Do you know where your financial data was last night? Sure, you know the operational and financial systems that it was in, but who else played with it before it got into your financial reports?
Do you know where your financial data was last night? Sure, you know the operational and financial systems that it was in, but who else played with it before it got into your financial reports? What undocumented IT processes (horrors!) extracted data, manipulated it and then input into another system? And how many spreadsheets did the data get imported into, changed and then passed along to another spreadsheet?
Just the thought of it makes me want to wash my hands with strong soap.
It would be humorous if this was just happening to your competitors’ data. But it’s happening to yours. And it’s keeping your CFO up at night.
In my last post on good data I introduced the concept of enterprise data management (EDM). I hope you were paying attention, because this is where a concept like EDM, where the business takes ownership of the data in cooperation with the IT group, starts to really pay off. You see, it’s only with an enterprise approach using EDM that you can really gain management effectiveness, corporate governance, and organizational alignment that impact the value of an enterprise.
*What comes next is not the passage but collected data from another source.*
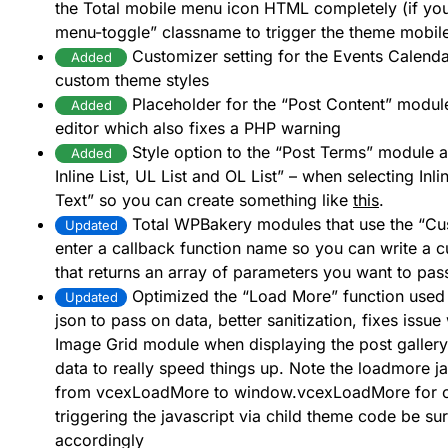
the Total mobile menu icon HTML completely (if you 
menu-toggle” classname to trigger the theme mobil
Customizer setting for the Events Calenda
Added
custom theme styles
Placeholder for the “Post Content” module
Added
editor which also fixes a PHP warning
Style option to the “Post Terms” module a
Added
Inline List, UL List and OL List” – when selecting In
Text” so you can create something like
this
.
Total WPBakery modules that use the “Cu
Updated
enter a callback function name so you can write a c
that returns an array of parameters you want to pas
Optimized the “Load More” function used i
Updated
json to pass on data, better sanitization, fixes issu
Image Grid module when displaying the post gallery
data to really speed things up. Note the loadmore 
from vcexLoadMore to window.vcexLoadMore for con
triggering the javascript via child theme code be s
accordingly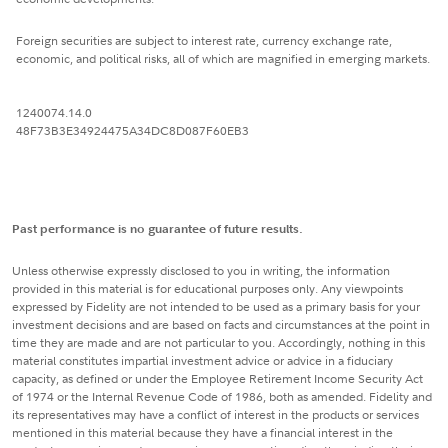
Foreign securities are subject to interest rate, currency exchange rate,
economic, and political risks, all of which are magnified in emerging markets.
1240074.14.0
48F73B3E34924475A34DC8D087F60EB3
Past performance is no guarantee of future results.
Unless otherwise expressly disclosed to you in writing, the information
provided in this material is for educational purposes only. Any viewpoints
expressed by Fidelity are not intended to be used as a primary basis for your
investment decisions and are based on facts and circumstances at the point in
time they are made and are not particular to you. Accordingly, nothing in this
material constitutes impartial investment advice or advice in a fiduciary
capacity, as defined or under the Employee Retirement Income Security Act
of 1974 or the Internal Revenue Code of 1986, both as amended. Fidelity and
its representatives may have a conflict of interest in the products or services
mentioned in this material because they have a financial interest in the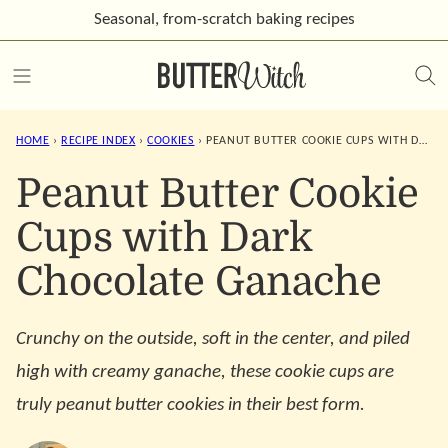
Skip
Seasonal, from-scratch
baking recipes
to
content
HOME
›
RECIPE INDEX
›
COOKIES
›
PEANUT BUTTER COOKIE CUPS WITH DARK CHOCOLATE GANACHE
Peanut Butter Cookie
Cups with Dark
Chocolate Ganache
Crunchy on the outside, soft in the center, and piled
high with creamy ganache, these cookie cups are
truly peanut butter cookies in their best form.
How can EDM help your CFO (and everyone else) get some shut-eye? Because it arms them with the data they need to be strategic advisors to the business.
In the short run, it lets them do things like crank through the monthly planning and forecasting cycle in days instead of weeks. Shifting from a spreadsheet-based manual systems, prone with manual reconciliations, to a system with an EDM foundation yields not only auditable data but increases the finance group’s productivity by enabling analysis rather than spreadsheet paralysis.
In the long run, it gives a strong foundation for future growth, including mergers and acquisitions. It allows finance to have a more holistic view of the business – understanding what drives the business, not just how it operates from a financial perspective. It enables CFOs to examine the details behind the financial reports such as what products, customers or geographies are driving sales growth and profitability, as well as, which are laggards.
And, of course, EDM makes achieving compliance much easier.
EDM helps get the right data to the right people at the right time so they can analyze corporate performance and act on it, not spend their time hunting and gathering. EDM enables staff to shift from reaction mode where they spend their time determining what happened, to a proactive stance where they focus on increasing strategic advantages. The long-term benefit is to enable your staff to be a strategic advisor to your business.
Does enterprise data management matter? Just ask your sleep-deprived CFO.